Launch and run the SAS program, then review the output. As you can see, the average math scores are calculated for each smoking group (Yes or No) inside each gender group (Female or Male).

Just one more thing about this program, the columns can also be referred to by their locations in the SELECT clause as in the WHERE clause. Here, 1 and 2 are used to refer to Gender and SmokeCigarettes.

Next, we will pay attention to one special summary function in SQL, which is COUNT(). You can use the COUN() function to count the non-missing values.

## Example 32.21

The following example count the number of rows in survey data, the number of non-missing records for math and verbal test scores, and the distinct values of gender:

PROC SQL;
select count(*) as No_obs,
count(SATM) as No_Math_records,
count(SATV) as No_Verbal_records,
count(distinct Gender) as Gender_group
from stat482.survey;
QUIT;

No_obs No_Math_records No_Verbal_records Gender_group
226 216 215 2

The above code reveals three different common ways of using the COUNT() function.

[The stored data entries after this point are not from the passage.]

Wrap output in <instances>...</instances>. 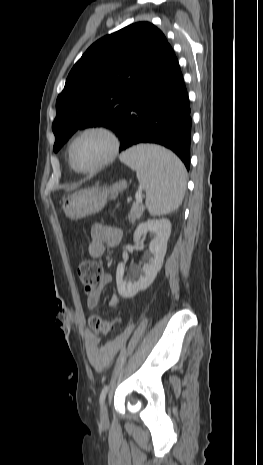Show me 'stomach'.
Listing matches in <instances>:
<instances>
[{
	"label": "stomach",
	"instance_id": "stomach-1",
	"mask_svg": "<svg viewBox=\"0 0 263 465\" xmlns=\"http://www.w3.org/2000/svg\"><path fill=\"white\" fill-rule=\"evenodd\" d=\"M127 182L121 180L110 188H86L68 196L62 204L65 215L71 220H78L101 211L107 204L109 195L123 191Z\"/></svg>",
	"mask_w": 263,
	"mask_h": 465
}]
</instances>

1. Count(*) is to count total number of rows in a table. COUNT() is the only function that allows you to use * as an argument.
2. Count(column) is to count the number of non-missing values in a column. In the program, we count the number of non-missing values for math and verbal scores.
3. Count(distinct column) is to count the total number of unique values in a column. In the above example, we count the number of gender categories.

Launch and run the SAS program, then review the output. With knowledge of some of the missing values inside the table, we are not surprised to see the first three numbers unmatched. The total number of rows in survey data is 226. The total numbers of non-missing values of math and verbal scores are 216 and 215, separately. Both numbers are less than 226, which means there are missing values in each column, and SATV has one more value missing. There are only two categories in Gender, Male and Female. So the last count is 2.